Mobile coupons are on the rise, which should come as no surprise.
This is hardly to say paper coupons are dying, though the economics would imply they should be.
A mailed coupon costs a brand or retailer 25 cents, a printed newspaper coupon costs about 5
cents and a coupon that a consumer prints at home costs a retailer pretty much nothing, based on a recent study by Juniper Research.
Only about one percent of paper coupons are redeemed,
fueling the natural migration to digital.
But a coupon delivered to a mobile phone can be much more relevant than one to a PC, causing a major move to mobile coupons.
More than 31
billion digital coupons will be redeemed annually within three years, up from about 16 billion this year, according to Juniper. And most of those will come via mobile devices.
Of the 31
billion digital coupons, almost three quarters (73%) will come via mobile, with most (85%) not printed at home.
The digital writing is on the wall.
There are numerous indications that
mobile coupons and their redemption rates could be explosive.
This is not only because consumers like deals, but also because they’re becoming easier to attain.
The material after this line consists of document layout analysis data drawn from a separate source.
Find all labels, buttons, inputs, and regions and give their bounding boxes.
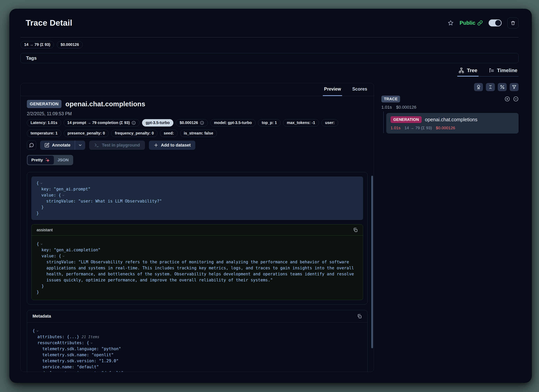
model-param-chip: model: gpt-3.5-turbo	[210, 119, 255, 127]
trace-detail-window: Trace Detail Public 14 → 79 (	[9, 9, 532, 383]
trace-cost-badge: $0.000126	[57, 41, 83, 48]
observation-detail: GENERATION openai.chat.completions 2/2/2…	[21, 96, 374, 372]
tree-controls	[381, 83, 519, 91]
trace-latency: 1.01s	[381, 105, 392, 110]
panel-scrollbar[interactable]	[371, 176, 373, 348]
zoom-in-button[interactable]	[505, 96, 510, 102]
terminal-icon	[94, 143, 99, 148]
tab-scores[interactable]: Scores	[351, 83, 368, 96]
max-tokens-chip: max_tokens: -1	[283, 119, 319, 127]
generation-type-badge: GENERATION	[390, 116, 422, 123]
star-icon	[448, 20, 454, 26]
award-icon	[476, 84, 481, 90]
annotation-queue-button[interactable]	[474, 83, 483, 91]
assistant-output-content: { key: "gen_ai.completion" value: { stri…	[32, 236, 363, 300]
tab-timeline[interactable]: Timeline	[487, 66, 519, 77]
filter-button[interactable]	[510, 83, 519, 91]
collapse-caret-icon[interactable]	[40, 243, 43, 246]
io-card: { key: "gen_ai.prompt" value: { stringVa…	[27, 172, 368, 305]
filter-icon	[512, 84, 517, 90]
collapse-caret-icon[interactable]	[62, 194, 65, 197]
public-label: Public	[460, 20, 475, 26]
header: Trace Detail Public	[20, 9, 519, 37]
user-chip: user:	[322, 119, 338, 127]
link-icon	[477, 20, 483, 26]
sparkles-icon	[45, 157, 50, 163]
delete-button[interactable]	[507, 18, 519, 28]
trace-metrics: 1.01s $0.000126	[381, 105, 519, 110]
info-icon	[131, 121, 136, 125]
trace-summary: 14 → 79 (Σ 93) $0.000126	[20, 41, 519, 48]
tab-preview[interactable]: Preview	[323, 83, 342, 96]
node-cost: $0.000126	[436, 126, 455, 130]
generation-node-card[interactable]: GENERATION openai.chat.completions 1.01s…	[386, 113, 519, 133]
trace-root-row[interactable]: TRACE	[381, 96, 519, 102]
collapse-caret-icon[interactable]	[90, 342, 93, 345]
assistant-label: assistant	[37, 228, 53, 232]
annotate-button[interactable]: Annotate	[40, 141, 85, 150]
zoom-out-button[interactable]	[513, 96, 519, 102]
tab-tree-label: Tree	[467, 67, 477, 73]
annotate-dropdown[interactable]	[75, 141, 85, 150]
model-chip[interactable]: gpt-3.5-turbo	[142, 119, 173, 127]
toggle-knob	[495, 20, 501, 26]
test-in-playground-button[interactable]: Test in playground	[89, 141, 145, 150]
tab-tree[interactable]: Tree	[457, 66, 478, 77]
collapse-caret-icon[interactable]	[36, 330, 39, 333]
collapse-caret-icon[interactable]	[40, 182, 43, 185]
comment-button[interactable]	[27, 141, 36, 150]
copy-icon	[357, 314, 362, 319]
timeline-icon	[489, 67, 495, 73]
copy-button[interactable]	[357, 314, 362, 319]
view-tabs: Tree Timeline	[20, 66, 519, 77]
fold-vertical-icon	[488, 84, 493, 90]
header-divider	[20, 37, 519, 38]
generation-node-name: openai.chat.completions	[425, 117, 477, 123]
latency-chip: Latency: 1.01s	[27, 119, 61, 127]
view-tabs-list: Tree Timeline	[457, 66, 519, 77]
observation-chips-row2: temperature: 1 presence_penalty: 0 frequ…	[27, 130, 368, 137]
seed-chip: seed:	[160, 130, 178, 137]
collapse-caret-icon[interactable]	[62, 255, 65, 258]
frequency-penalty-chip: frequency_penalty: 0	[111, 130, 157, 137]
show-metrics-button[interactable]	[498, 83, 507, 91]
trace-cost: $0.000126	[396, 105, 416, 110]
node-usage: 14 → 79 (Σ 93)	[404, 126, 432, 130]
metadata-content: { attributes: {...}21 Items resourceAttr…	[27, 323, 367, 372]
is-stream-chip: is_stream: false	[180, 130, 217, 137]
tags-label: Tags	[26, 55, 37, 61]
annotate-icon	[44, 143, 49, 148]
metadata-card: Metadata { attributes: {...}21 Items res…	[27, 310, 368, 372]
input-block: { key: "gen_ai.prompt" value: { stringVa…	[31, 176, 363, 220]
tab-timeline-label: Timeline	[497, 67, 517, 73]
trace-tree-sidebar: TRACE 1.01s $0.000126 GENERATION openai.…	[381, 83, 519, 372]
cost-chip[interactable]: $0.000126	[176, 119, 208, 127]
bookmark-button[interactable]	[448, 20, 454, 26]
format-pretty-label: Pretty	[31, 158, 43, 162]
observation-timestamp: 2/2/2025, 11:09:53 PM	[27, 111, 368, 116]
temperature-chip: temperature: 1	[27, 130, 61, 137]
tree-node: GENERATION openai.chat.completions 1.01s…	[381, 113, 519, 133]
format-pretty[interactable]: Pretty	[28, 156, 54, 164]
copy-button[interactable]	[353, 227, 358, 232]
header-actions: Public	[448, 18, 519, 28]
tags-section[interactable]: Tags	[20, 53, 519, 63]
public-link[interactable]: Public	[460, 20, 483, 26]
format-toggle: Pretty JSON	[27, 155, 368, 165]
observation-chips-row1: Latency: 1.01s 14 prompt → 79 completion…	[27, 119, 368, 127]
info-icon	[200, 121, 204, 125]
observation-panel: Preview Scores GENERATION openai.chat.co…	[20, 83, 374, 372]
observation-name: openai.chat.completions	[65, 100, 145, 108]
observation-type-badge: GENERATION	[27, 100, 62, 108]
format-json[interactable]: JSON	[54, 156, 72, 164]
panel-tabs: Preview Scores	[21, 83, 374, 96]
top-p-chip: top_p: 1	[258, 119, 281, 127]
page-title: Trace Detail	[26, 18, 72, 28]
format-json-label: JSON	[58, 158, 69, 162]
collapse-all-button[interactable]	[486, 83, 495, 91]
metadata-label: Metadata	[33, 314, 51, 319]
percent-icon	[500, 84, 505, 90]
token-detail-chip[interactable]: 14 prompt → 79 completion (Σ 93)	[64, 119, 140, 127]
add-to-dataset-button[interactable]: Add to dataset	[149, 141, 195, 150]
public-toggle[interactable]	[489, 19, 502, 26]
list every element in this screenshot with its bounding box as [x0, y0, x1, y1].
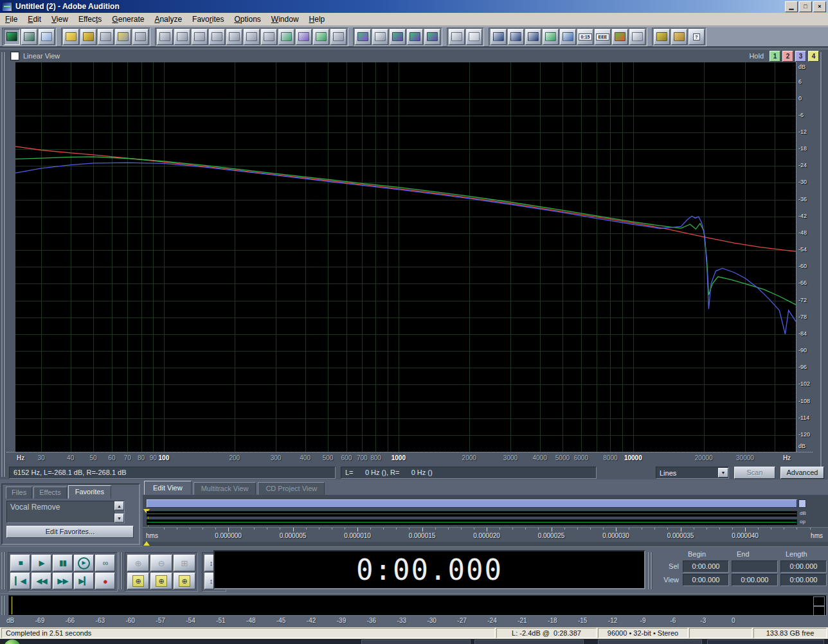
view-begin-field[interactable]: 0:00.000 [683, 574, 729, 586]
menu-analyze[interactable]: Analyze [149, 13, 187, 25]
play-button[interactable]: ▶ [32, 555, 51, 571]
edit-view-button[interactable] [4, 29, 20, 45]
panel-grip[interactable] [820, 52, 824, 477]
level-meters-window-button[interactable] [612, 29, 628, 45]
paste-button[interactable] [261, 29, 277, 45]
left-channel-waveform[interactable] [147, 511, 797, 517]
delete-button[interactable] [192, 29, 208, 45]
fast-forward-button[interactable]: ▶▶ [53, 573, 73, 589]
panel-grip[interactable] [118, 552, 123, 589]
zoom-in-button[interactable]: ⊕ [127, 555, 149, 571]
close-button[interactable]: × [813, 1, 826, 12]
sel-end-field[interactable] [732, 560, 778, 573]
start-orb-icon[interactable] [4, 640, 21, 644]
hold-1-button[interactable]: 1 [770, 51, 780, 62]
stop-button[interactable]: ■ [10, 555, 30, 571]
save-as-button[interactable] [115, 29, 131, 45]
go-to-end-button[interactable]: ▶▎ [74, 573, 94, 589]
view-length-field[interactable]: 0:00.000 [780, 574, 827, 586]
scripts-button[interactable] [671, 29, 687, 45]
favorites-scrollbar[interactable]: ▲ ▼ [114, 501, 124, 523]
tab-favorites[interactable]: Favorites [68, 485, 111, 499]
menu-edit[interactable]: Edit [22, 13, 46, 25]
convert-sample-type-button[interactable] [313, 29, 329, 45]
mix-paste-button[interactable] [296, 29, 312, 45]
frequency-plot[interactable] [15, 62, 796, 452]
multitrack-view-button[interactable] [21, 29, 37, 45]
restore-button[interactable]: □ [799, 1, 812, 12]
scroll-down-icon[interactable]: ▼ [114, 514, 124, 523]
panel-grip[interactable] [648, 552, 653, 589]
zoom-in-right-edge-button[interactable]: ⊕ [174, 573, 195, 589]
cue-list-window-button[interactable]: EEE [595, 29, 611, 45]
menu-file[interactable]: File [0, 13, 22, 25]
hold-4-button[interactable]: 4 [808, 51, 819, 62]
menu-favorites[interactable]: Favorites [187, 13, 229, 25]
time-selection-tool-button[interactable] [449, 29, 465, 45]
linear-view-checkbox[interactable] [10, 51, 19, 60]
cut-button[interactable] [244, 29, 260, 45]
zoom-full-button[interactable]: ⊞ [174, 555, 195, 571]
advanced-button[interactable]: Advanced [780, 467, 824, 479]
favorites-item-clipped[interactable] [7, 512, 124, 518]
menu-window[interactable]: Window [266, 13, 304, 25]
time-display[interactable]: 0:00.000 [213, 550, 645, 589]
view-end-field[interactable]: 0:00.000 [732, 574, 778, 586]
menu-view[interactable]: View [46, 13, 73, 25]
menu-effects[interactable]: Effects [73, 13, 107, 25]
loop-button[interactable]: ∞ [95, 555, 115, 571]
keyboard-shortcuts-button[interactable] [654, 29, 670, 45]
overview-bar-end[interactable] [798, 499, 806, 508]
trim-button[interactable] [209, 29, 225, 45]
save-copy-button[interactable] [132, 29, 148, 45]
panel-grip[interactable] [1, 52, 6, 477]
taskbar-button[interactable] [361, 640, 471, 644]
right-channel-waveform[interactable] [147, 519, 797, 525]
tab-effects[interactable]: Effects [33, 487, 66, 499]
show-effects-rack-button[interactable] [355, 29, 371, 45]
go-to-beginning-button[interactable]: ▎◀ [10, 573, 30, 589]
play-looped-button[interactable]: ▶ [74, 555, 94, 571]
scan-button[interactable]: Scan [734, 467, 775, 479]
menu-generate[interactable]: Generate [107, 13, 149, 25]
rewind-button[interactable]: ◀◀ [32, 573, 51, 589]
scroll-up-icon[interactable]: ▲ [114, 501, 124, 510]
level-meters[interactable]: dB -69-66-63-60-57-54-51-48-45-42-39-36-… [0, 593, 828, 626]
find-beats-button[interactable] [330, 29, 346, 45]
time-window-button[interactable]: 0:15 [577, 29, 593, 45]
playhead-marker-bottom[interactable] [143, 541, 150, 546]
graphic-eq-button[interactable] [407, 29, 423, 45]
undo-button[interactable] [157, 29, 173, 45]
level-meter-bar[interactable] [8, 595, 827, 616]
cue-properties-window-button[interactable] [525, 29, 541, 45]
minimize-button[interactable]: ▁ [785, 1, 798, 12]
zoom-window-button[interactable] [560, 29, 576, 45]
save-button[interactable] [98, 29, 114, 45]
filter-checkbox-button[interactable] [372, 29, 388, 45]
tab-multitrack-view[interactable]: Multitrack View [194, 482, 256, 495]
display-mode-dropdown[interactable]: Lines ▼ [656, 467, 729, 479]
favorites-list[interactable]: Vocal Remove ▲ ▼ [6, 501, 125, 523]
pause-button[interactable]: ▮▮ [53, 555, 73, 571]
organizer-window-button[interactable] [491, 29, 507, 45]
zoom-out-button[interactable]: ⊖ [150, 555, 172, 571]
taskbar-button[interactable] [474, 640, 584, 644]
redo-button[interactable] [174, 29, 190, 45]
edit-favorites-button[interactable]: Edit Favorites... [6, 526, 134, 538]
status-bar-window-button[interactable] [629, 29, 645, 45]
zoom-in-left-edge-button[interactable]: ⊕ [150, 573, 172, 589]
overview-bar[interactable] [147, 499, 797, 508]
panel-grip[interactable] [1, 596, 6, 615]
chevron-down-icon[interactable]: ▼ [718, 468, 728, 478]
fft-filter-button[interactable] [390, 29, 406, 45]
taskbar-button[interactable] [598, 640, 702, 644]
cd-project-view-button[interactable] [39, 29, 55, 45]
hold-2-button[interactable]: 2 [782, 51, 793, 62]
new-file-button[interactable] [63, 29, 79, 45]
clip-indicator-right[interactable] [813, 606, 825, 616]
tab-files[interactable]: Files [6, 487, 32, 499]
paste-to-new-button[interactable] [278, 29, 294, 45]
tab-cd-project-view[interactable]: CD Project View [258, 482, 325, 495]
menu-help[interactable]: Help [304, 13, 330, 25]
zoom-to-selection-button[interactable]: ⊕ [127, 573, 149, 589]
This is one of the
reasons that apps like RetailMeNot, Retale and SnipSnap are so hot: they deliver deals where and when shoppers want them, near or in a store.
And it’s likely to get even easier.
The monster retail mobile payment venture CurrentC plans to automatically apply coupons and loyalty programs during the payment process, as we wrote about here yesterday (Softcard, CurrentC: The New, Big Names in Mobile Payments).
Coupons are
starting to find consumers rather than consumers finding them.
In one recent back-to-school study of 1,000 parents with school-aged children conducted by the Toluna Research Group for Retale,
the large majority (92%) of mobile shoppers access coupons.
Of mobile shoppers who want to receive relevant ads while in a store, almost half (47%) said they wanted to receive coupons, the top
choice, based on a study of 200 consumers in charge of back-to-school shopping for their families, conducted by Google Consumer Surveys for Thinknear by Telenav.
Like many other aspects of
mobile commerce, not all segments in the market transition are impacted identically or at least at the same time.
For example, the majority of grocery store brands still rely on consumers to
print coupons at home for in-store redemption, according to research by L2.
While more than a third (36%) of food brands have coupon sections on their websites, only a quarter (24%) offer them
during the time that consumers are researching, searching and collecting data period of their shopping trip.
About 329 billon coupons for consumer packaged goods were distributed last year and
3 billion were redeemed, according to the Inmar 2014 Coupon Trends Report.
There are some very big coupon numbers poised to move to mobile.